Monday, June 8, 2009

Welcome to Seattle, May we Take your Car?

The headlines in The Seattle Times this morning read, "Hey, Seattle: Where's my car?" A few years ago the city put in automated parking meters. These are pretty great as you can pay with a debit or credit card. However, around the Pike Place Market area the city has installed signs that read obscurely indicating that there is to be no parking at said meters from 6:00-9:00 am and again from 3:00-6:00pm. But there is a catch, the meter will gladly accept your money through 6:00pm. So, not only are the signs written in such a way that they are difficult to understand, the meter doesn't cut off at 3:00pm even though one is not really supposed to be parked there after that time.

According to several merchants in the area, interviewed by The Times for this article, the city parking patrol is on their scooters and the tow trucks line up by 2:50pm, ready to swoop in on the dot of 3:00pm. First, the scooters whizz around issuing $35.00 tickets, then the tow trucks come in and start hauling away cars. They want to start right at 3:00pm so that they have time to come around and do a second sweep before traffic gets too heavy. It has gotten so bad, that some merchants actually leave their stores to go out and warn people verbally, but it is too time consuming to warn everyone. The estimate is towing of approximately 10 cars per block (I don't know how many blocks this includes). The city is making approximately $400.00 per block per day if they are only towing once, more if the trucks can get back in time for round number two. I wonder what they will do with all of the extra money? Fix the Alaskan Way Viaduct...No, that would be too practical.

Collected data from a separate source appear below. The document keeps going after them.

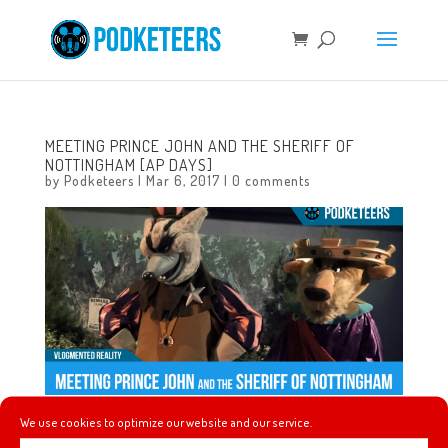
MEETING PRINCE JOHN AND THE SHERIFF OF
NOTTINGHAM [AP DAYS]
by
Podketeers
|
Mar 6, 2017
|
0 comments
We use cookies to optimize our website and our service.
AP DAYS are back we headed to the park to meet Robin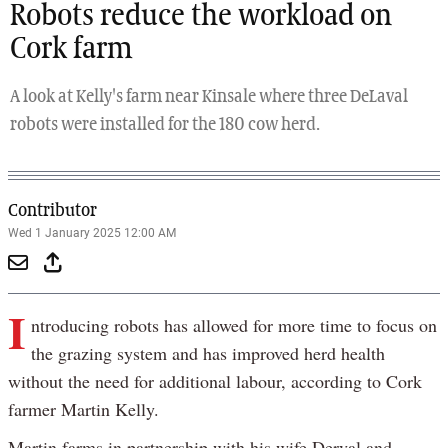
Robots reduce the workload on
Cork farm
A look at Kelly's farm near Kinsale where three DeLaval
robots were installed for the 180 cow herd.
Contributor
Wed 1 January 2025 12:00 AM
I
ntroducing robots has allowed for more time to focus on
the grazing system and has improved herd health
without the need for additional labour, according to Cork
farmer Martin Kelly.
Martin farms in partnership with his wife Derval and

What a great welcome to Seattle. According to those interviewed for the article this "towing round-up" is quite predatory and it is bad for business. Quite possibly the parking violators would have the basis for a lawsuit (the meter after all let's you park until 6:00pm), but these signs aren't posted in areas where locals tend to park. These signs are placed strategically in the Pike Place Market area, a haven for tourists. It is hard to get together a lawsuit, let alone a class action lawsuit, amongst tourists. In the end, they probably don't really care, angry to be sure, but angry enough to pursue legal action outside of their home towns, probably not.

I see this as a downside to governing by initiative. Our state has been riddled in recent years with initiatives to "cut taxes" and it is a real problem, cut somewhere and the government will find a way to fill in the gaps. Never mind that we are in a recession and everyone else has to cut back, trimming the fat (and there is plenty of fat to be trimmed in the city of Seattle's governing body) is not a government specialty. Meanwhile, it makes me feel like I have to apologize for being from here, a city that supposedly welcomes tourists, but makes it challenging for them to enjoy their visit. It is also expensive. In addition to the $35.00 ticket, there is a $15.00 cab ride to the impound lot, the towing feel is $101.00, after tax the grand total is estimated to be around $176.00. Welcome to Seattle!